1530 Coffee/Discussion/Posters
1600 Continuation of Panel Discussion.
1800 Dinner (for those who would like to accompany invited speakers and organizers for informal discussions at dinner, if you would like to join us, please let me (nvk) know)
The talks will be held in the Nisbet Room, David Russell Apartments, Buchanan Gardens, University of St Andrews, KY16 9LY. Please register by Thursday 16/10/2008 by emailing nvk at st-andrews dot ac dot uk with the heading, "QUISCO Meeting 24/10/2008". Attendance is free. Poster JPEG PDF
Professor Barry Sanders
Dr Barry Sanders is iCORE Chair of Quantum Information Science and Director of the Institute for Quantum Information Science at the University of Calgary. He is especially well known for seminal contributions to theories of quantum-limited measurement, highly nonclassical light, practical quantum cryptography, and optical implementations of quantum information tasks. His current research interests include quantum resources and also optical and atomic implementations of quantum information tasks and protocols.
Dr. Sanders is a Fellow of the Institute of Physics (U.K.), the Optical Society of America, the Australian Institute of Physics, and the American Physical Society, a past President of the Australian Optical Society, current Secretary-Treasurer of the American Physical Society Topical Group on Quantum Information, Concepts, and Computation, a member of the American Institute of Physics Education Advisory Committee, and an editorial board member for both Physical Review A and the New Journal of Physics. In addition, Dr.

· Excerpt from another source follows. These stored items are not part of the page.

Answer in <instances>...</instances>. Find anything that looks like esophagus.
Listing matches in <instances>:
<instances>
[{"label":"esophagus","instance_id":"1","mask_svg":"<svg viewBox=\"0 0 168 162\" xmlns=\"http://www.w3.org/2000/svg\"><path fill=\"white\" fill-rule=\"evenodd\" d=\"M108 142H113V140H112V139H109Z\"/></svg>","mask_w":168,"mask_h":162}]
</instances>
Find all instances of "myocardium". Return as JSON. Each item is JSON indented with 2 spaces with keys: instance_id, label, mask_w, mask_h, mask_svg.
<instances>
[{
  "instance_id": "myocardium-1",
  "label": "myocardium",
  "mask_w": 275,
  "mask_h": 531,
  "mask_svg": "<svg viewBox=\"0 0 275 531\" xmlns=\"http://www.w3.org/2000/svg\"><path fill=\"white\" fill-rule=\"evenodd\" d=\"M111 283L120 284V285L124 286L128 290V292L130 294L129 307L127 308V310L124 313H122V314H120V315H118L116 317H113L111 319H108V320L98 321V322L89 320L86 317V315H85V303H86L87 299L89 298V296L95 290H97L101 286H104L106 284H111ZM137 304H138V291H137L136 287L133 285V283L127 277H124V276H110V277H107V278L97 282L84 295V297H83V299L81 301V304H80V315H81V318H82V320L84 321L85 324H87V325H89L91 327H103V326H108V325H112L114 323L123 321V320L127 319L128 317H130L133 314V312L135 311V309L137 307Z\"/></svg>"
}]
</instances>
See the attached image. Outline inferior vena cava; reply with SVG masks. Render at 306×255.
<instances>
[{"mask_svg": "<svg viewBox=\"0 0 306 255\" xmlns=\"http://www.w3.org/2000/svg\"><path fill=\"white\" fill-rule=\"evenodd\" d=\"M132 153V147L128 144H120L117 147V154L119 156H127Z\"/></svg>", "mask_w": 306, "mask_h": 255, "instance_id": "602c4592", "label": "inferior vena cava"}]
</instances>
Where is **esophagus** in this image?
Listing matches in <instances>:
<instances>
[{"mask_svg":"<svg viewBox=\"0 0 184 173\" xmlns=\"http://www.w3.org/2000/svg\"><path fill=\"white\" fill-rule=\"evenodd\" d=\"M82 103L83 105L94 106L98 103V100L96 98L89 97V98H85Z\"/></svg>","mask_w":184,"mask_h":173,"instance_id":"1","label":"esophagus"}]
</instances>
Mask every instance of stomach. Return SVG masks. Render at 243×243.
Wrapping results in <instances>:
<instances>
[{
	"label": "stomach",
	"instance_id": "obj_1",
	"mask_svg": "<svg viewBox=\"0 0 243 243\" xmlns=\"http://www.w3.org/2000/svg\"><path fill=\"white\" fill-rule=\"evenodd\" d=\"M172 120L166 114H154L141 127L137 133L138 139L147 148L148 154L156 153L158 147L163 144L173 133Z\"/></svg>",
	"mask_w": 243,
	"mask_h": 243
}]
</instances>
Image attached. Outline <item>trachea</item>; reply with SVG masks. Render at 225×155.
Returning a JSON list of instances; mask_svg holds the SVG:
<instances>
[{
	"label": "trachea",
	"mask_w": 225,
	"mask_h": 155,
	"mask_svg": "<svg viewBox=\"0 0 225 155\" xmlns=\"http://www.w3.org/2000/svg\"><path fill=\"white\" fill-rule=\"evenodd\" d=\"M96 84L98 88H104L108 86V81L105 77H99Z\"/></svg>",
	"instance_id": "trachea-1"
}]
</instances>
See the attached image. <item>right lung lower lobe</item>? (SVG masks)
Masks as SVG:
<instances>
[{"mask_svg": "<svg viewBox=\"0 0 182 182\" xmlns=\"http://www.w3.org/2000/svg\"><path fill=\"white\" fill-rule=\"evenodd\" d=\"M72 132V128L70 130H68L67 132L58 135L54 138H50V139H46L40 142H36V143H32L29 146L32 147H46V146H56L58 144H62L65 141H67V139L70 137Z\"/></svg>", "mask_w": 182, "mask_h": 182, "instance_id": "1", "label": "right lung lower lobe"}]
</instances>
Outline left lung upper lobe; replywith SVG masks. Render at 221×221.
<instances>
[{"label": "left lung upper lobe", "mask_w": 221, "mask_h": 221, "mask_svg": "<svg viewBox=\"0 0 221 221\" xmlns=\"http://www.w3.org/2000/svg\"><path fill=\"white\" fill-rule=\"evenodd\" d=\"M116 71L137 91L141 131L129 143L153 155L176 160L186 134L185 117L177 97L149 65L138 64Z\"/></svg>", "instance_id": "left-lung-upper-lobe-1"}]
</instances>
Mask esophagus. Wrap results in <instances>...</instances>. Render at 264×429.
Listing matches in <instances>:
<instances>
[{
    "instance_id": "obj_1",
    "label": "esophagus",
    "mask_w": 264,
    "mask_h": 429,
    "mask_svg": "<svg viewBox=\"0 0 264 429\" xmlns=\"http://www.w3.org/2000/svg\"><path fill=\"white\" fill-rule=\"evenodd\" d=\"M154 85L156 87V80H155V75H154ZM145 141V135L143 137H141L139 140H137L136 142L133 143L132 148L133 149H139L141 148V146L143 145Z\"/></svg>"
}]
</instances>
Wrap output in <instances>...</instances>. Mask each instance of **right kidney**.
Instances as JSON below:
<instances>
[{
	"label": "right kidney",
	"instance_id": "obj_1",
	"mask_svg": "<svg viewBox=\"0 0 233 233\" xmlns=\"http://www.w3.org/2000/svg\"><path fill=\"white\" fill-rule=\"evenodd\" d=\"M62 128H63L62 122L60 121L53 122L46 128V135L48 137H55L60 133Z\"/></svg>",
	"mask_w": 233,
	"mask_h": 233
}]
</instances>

Sanders serves on numerous conference committees for the American Physical Society, the International Society for Optical Engineering (SPIE), the Optical Society of America, and various quantum information conferences.
Professor John Rarity
Prior to moving to the University of Bristol in 2001, Rarity worked as a physicist at the Defence Evaluation and Research Agency (DERA) arm of the UK Ministry of Defence.

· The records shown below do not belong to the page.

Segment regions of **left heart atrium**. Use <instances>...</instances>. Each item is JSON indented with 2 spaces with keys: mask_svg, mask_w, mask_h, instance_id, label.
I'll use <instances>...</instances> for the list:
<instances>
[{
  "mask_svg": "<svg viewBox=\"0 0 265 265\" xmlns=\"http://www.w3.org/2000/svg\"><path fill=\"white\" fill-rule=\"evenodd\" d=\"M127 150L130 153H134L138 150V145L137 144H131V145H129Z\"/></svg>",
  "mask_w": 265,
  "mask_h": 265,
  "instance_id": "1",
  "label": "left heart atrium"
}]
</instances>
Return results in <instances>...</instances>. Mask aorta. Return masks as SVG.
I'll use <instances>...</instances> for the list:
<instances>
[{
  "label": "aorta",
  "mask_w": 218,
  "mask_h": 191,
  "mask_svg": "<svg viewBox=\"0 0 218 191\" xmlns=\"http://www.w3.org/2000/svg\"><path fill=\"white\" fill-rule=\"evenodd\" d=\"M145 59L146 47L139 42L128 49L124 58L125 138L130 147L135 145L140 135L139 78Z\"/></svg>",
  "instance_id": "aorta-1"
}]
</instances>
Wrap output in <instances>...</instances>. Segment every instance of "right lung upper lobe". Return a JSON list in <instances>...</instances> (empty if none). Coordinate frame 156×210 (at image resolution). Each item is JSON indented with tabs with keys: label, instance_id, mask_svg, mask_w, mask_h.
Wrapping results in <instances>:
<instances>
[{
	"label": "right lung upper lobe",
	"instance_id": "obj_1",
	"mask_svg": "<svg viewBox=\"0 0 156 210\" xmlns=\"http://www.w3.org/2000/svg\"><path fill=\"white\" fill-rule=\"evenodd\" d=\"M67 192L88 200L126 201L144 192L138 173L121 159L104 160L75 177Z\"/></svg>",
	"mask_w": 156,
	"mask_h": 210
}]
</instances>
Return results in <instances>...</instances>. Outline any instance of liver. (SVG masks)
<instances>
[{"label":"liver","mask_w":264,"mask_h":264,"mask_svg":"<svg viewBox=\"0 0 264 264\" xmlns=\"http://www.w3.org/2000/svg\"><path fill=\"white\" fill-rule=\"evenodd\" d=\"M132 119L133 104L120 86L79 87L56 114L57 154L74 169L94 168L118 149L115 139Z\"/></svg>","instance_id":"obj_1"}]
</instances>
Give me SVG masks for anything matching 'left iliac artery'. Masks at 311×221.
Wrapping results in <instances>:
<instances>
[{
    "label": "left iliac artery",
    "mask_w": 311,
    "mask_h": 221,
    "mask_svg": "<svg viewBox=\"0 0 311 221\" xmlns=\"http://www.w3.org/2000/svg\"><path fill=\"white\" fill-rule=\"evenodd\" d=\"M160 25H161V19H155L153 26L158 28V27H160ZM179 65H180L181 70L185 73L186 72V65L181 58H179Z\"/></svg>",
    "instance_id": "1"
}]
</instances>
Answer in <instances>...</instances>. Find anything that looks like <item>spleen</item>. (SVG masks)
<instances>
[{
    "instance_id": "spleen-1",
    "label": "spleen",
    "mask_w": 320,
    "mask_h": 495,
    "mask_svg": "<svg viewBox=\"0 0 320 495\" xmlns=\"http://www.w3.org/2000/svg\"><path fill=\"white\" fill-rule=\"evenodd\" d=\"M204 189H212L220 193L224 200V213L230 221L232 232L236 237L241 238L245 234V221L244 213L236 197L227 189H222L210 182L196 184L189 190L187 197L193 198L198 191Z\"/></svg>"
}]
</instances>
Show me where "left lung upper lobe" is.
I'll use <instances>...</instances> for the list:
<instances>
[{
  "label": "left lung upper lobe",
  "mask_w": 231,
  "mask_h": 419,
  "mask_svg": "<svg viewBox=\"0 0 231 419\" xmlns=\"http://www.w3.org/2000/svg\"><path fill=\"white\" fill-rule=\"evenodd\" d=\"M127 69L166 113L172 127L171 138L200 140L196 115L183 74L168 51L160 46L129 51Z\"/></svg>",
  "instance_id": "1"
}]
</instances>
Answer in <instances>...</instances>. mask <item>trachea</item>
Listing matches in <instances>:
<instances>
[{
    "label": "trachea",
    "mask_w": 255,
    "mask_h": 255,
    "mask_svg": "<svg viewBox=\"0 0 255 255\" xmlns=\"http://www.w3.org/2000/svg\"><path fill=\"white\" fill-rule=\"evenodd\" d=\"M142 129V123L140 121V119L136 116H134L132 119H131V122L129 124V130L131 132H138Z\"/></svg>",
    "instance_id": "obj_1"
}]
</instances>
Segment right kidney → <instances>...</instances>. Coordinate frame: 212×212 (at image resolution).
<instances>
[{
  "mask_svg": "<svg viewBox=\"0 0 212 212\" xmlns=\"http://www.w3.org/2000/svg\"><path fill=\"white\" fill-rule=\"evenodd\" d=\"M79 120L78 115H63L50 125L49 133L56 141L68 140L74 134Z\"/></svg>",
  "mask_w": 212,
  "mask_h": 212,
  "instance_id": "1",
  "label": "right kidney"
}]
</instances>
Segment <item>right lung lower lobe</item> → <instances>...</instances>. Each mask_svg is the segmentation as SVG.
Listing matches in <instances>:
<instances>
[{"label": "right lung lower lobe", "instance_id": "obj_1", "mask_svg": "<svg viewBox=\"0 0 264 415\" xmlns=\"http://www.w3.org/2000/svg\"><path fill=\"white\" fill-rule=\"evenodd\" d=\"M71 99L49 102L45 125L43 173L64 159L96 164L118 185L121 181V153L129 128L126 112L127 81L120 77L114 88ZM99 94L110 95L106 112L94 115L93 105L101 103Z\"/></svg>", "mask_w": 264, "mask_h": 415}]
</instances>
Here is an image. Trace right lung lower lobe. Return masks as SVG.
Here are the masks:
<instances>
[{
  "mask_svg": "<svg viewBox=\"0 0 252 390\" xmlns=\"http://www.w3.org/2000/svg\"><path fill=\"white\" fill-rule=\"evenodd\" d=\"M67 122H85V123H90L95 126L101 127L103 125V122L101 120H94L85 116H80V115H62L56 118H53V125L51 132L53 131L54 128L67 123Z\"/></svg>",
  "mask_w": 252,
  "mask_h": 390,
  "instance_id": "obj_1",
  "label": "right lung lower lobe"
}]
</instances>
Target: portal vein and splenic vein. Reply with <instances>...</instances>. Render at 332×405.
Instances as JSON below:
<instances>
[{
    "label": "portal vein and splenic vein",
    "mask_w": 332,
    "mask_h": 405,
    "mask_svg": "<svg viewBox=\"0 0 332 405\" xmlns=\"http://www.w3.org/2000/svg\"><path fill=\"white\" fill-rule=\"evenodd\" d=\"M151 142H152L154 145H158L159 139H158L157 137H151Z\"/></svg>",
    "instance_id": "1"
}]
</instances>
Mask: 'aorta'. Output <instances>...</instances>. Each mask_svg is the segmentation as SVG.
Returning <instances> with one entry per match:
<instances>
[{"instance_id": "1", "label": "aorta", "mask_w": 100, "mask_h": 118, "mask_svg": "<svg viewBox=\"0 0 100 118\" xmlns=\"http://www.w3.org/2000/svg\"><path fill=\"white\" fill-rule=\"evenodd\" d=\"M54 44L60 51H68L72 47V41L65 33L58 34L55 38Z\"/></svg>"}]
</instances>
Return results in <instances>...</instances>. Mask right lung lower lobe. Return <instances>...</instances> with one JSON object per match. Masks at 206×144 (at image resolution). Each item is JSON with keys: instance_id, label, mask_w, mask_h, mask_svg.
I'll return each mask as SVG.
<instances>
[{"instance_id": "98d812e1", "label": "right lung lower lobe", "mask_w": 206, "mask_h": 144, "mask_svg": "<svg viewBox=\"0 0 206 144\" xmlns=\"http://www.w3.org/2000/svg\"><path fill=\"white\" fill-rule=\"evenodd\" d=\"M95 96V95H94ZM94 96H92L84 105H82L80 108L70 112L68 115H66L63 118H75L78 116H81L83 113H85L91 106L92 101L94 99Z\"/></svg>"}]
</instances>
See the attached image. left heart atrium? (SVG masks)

Notable early achievements while at DERA included demonstrations of quantum interference and non-locality over large distances, demonstrating a violation of Bell's Inequality over 4km of optical fibre in 1994. These experiments were followed by work in quantum cryptography, resulting in his team at DERA setting a world record of 1.9 km range for free space secure quantum cryptography[2]. A collaboration with Ludwig-Maximilian University, Munich in 2002 successfully demonstrated an open air quantum cryptography experiment over a distance of 23.4km.
Since moving to the University of Bristol, Professor Rarity has built up a substantial group working in experimental quantum optics. One project which has received substantial publicity recently in collaboration with the Quantum Information Processing group at HP Labs is developing affordable quantum key distribution systems. The scheme reduces the cost by using pulsed LEDs rather than lasers for the source of transmitted qubits.

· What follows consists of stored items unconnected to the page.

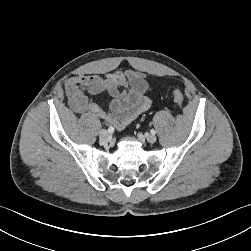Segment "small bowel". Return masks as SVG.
I'll use <instances>...</instances> for the list:
<instances>
[{
    "label": "small bowel",
    "mask_w": 251,
    "mask_h": 251,
    "mask_svg": "<svg viewBox=\"0 0 251 251\" xmlns=\"http://www.w3.org/2000/svg\"><path fill=\"white\" fill-rule=\"evenodd\" d=\"M70 107L79 114H92L122 130L151 107L147 93L151 86L145 74L136 70L114 71L104 75L85 74L71 77L65 84ZM108 93V109L92 96Z\"/></svg>",
    "instance_id": "c3829d8e"
}]
</instances>
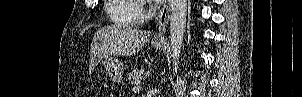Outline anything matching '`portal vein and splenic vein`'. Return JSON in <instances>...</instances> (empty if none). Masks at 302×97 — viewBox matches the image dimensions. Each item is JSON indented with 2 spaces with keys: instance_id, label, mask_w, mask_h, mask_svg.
<instances>
[{
  "instance_id": "obj_1",
  "label": "portal vein and splenic vein",
  "mask_w": 302,
  "mask_h": 97,
  "mask_svg": "<svg viewBox=\"0 0 302 97\" xmlns=\"http://www.w3.org/2000/svg\"><path fill=\"white\" fill-rule=\"evenodd\" d=\"M140 90V88L139 87H135V88H133V91H135V92H137V91H139Z\"/></svg>"
}]
</instances>
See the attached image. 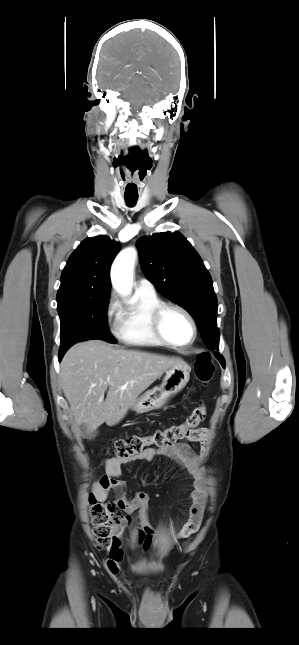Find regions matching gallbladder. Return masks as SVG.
Masks as SVG:
<instances>
[{
  "instance_id": "1",
  "label": "gallbladder",
  "mask_w": 299,
  "mask_h": 645,
  "mask_svg": "<svg viewBox=\"0 0 299 645\" xmlns=\"http://www.w3.org/2000/svg\"><path fill=\"white\" fill-rule=\"evenodd\" d=\"M79 431H80L82 437L86 438V439H93V438H95L97 436V433H98L96 430H94L92 432H89L88 427L85 424H80L79 425Z\"/></svg>"
}]
</instances>
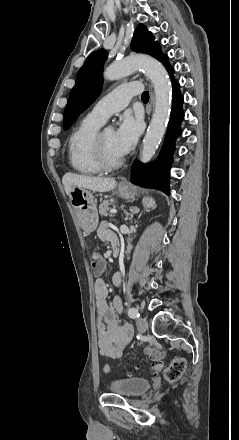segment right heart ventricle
Returning <instances> with one entry per match:
<instances>
[{"label": "right heart ventricle", "mask_w": 239, "mask_h": 440, "mask_svg": "<svg viewBox=\"0 0 239 440\" xmlns=\"http://www.w3.org/2000/svg\"><path fill=\"white\" fill-rule=\"evenodd\" d=\"M101 123L86 116L68 139V161L73 170L81 174L94 175L102 170L92 155L91 145Z\"/></svg>", "instance_id": "obj_1"}]
</instances>
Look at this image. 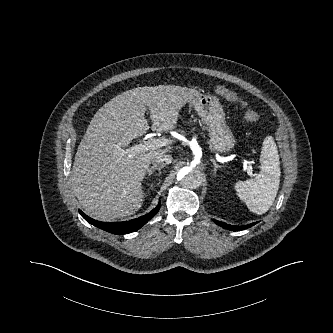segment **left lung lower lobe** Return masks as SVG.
I'll use <instances>...</instances> for the list:
<instances>
[{"label": "left lung lower lobe", "mask_w": 333, "mask_h": 333, "mask_svg": "<svg viewBox=\"0 0 333 333\" xmlns=\"http://www.w3.org/2000/svg\"><path fill=\"white\" fill-rule=\"evenodd\" d=\"M214 222L223 227L224 229H228V230H233V231H240V230H244V229H247V228H250L251 226H254L256 223H251L249 225H245V226H232L230 224H226L224 222H220V221H217V220H214Z\"/></svg>", "instance_id": "obj_1"}]
</instances>
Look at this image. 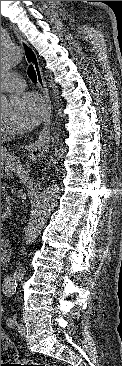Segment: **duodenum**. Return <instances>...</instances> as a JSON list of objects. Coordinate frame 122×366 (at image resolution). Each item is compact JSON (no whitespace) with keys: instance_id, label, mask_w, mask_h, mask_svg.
Segmentation results:
<instances>
[{"instance_id":"410a0bca","label":"duodenum","mask_w":122,"mask_h":366,"mask_svg":"<svg viewBox=\"0 0 122 366\" xmlns=\"http://www.w3.org/2000/svg\"><path fill=\"white\" fill-rule=\"evenodd\" d=\"M10 251V244L6 240H1V253L9 252ZM19 275L15 274V279H18Z\"/></svg>"}]
</instances>
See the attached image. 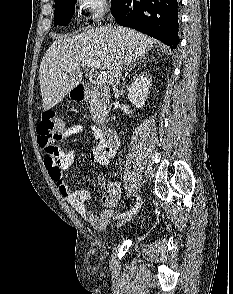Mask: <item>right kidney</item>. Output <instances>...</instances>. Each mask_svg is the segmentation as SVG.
<instances>
[{
	"instance_id": "obj_1",
	"label": "right kidney",
	"mask_w": 233,
	"mask_h": 294,
	"mask_svg": "<svg viewBox=\"0 0 233 294\" xmlns=\"http://www.w3.org/2000/svg\"><path fill=\"white\" fill-rule=\"evenodd\" d=\"M152 80L148 75H139L129 87L128 99L137 108H142L148 98Z\"/></svg>"
}]
</instances>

In 2007 Professor Rarity has also collaborated in a demonstration of quantum key distribution using free space optical communications over 144 km between the islands of Tenerife and La Palma.
Dr. Yuan Feng
Talk Abstract: The paper by Bennett et al. [C. H. Bennett et al, Phys.
Rev. A 59, 1070 (1999).] identified a set of orthogonal
product states in the Hilbert space H(3)xH(3) such that reliably distinguishing those states requires nonlocal
quantum operations. While more examples have been found for this counter-intuitive ``nonlocality without entanglement'' phenomenon,
a complete and computationally verifiable characterization for all such sets of states remains unknown. In this paper, we give such
characterizations for the spacese C(3)xC(3) and C(2)xC(2)xC(2). As a consequence, we show that in both spaces, there is no additional
set of a fundamentally different structure than those of the known instances.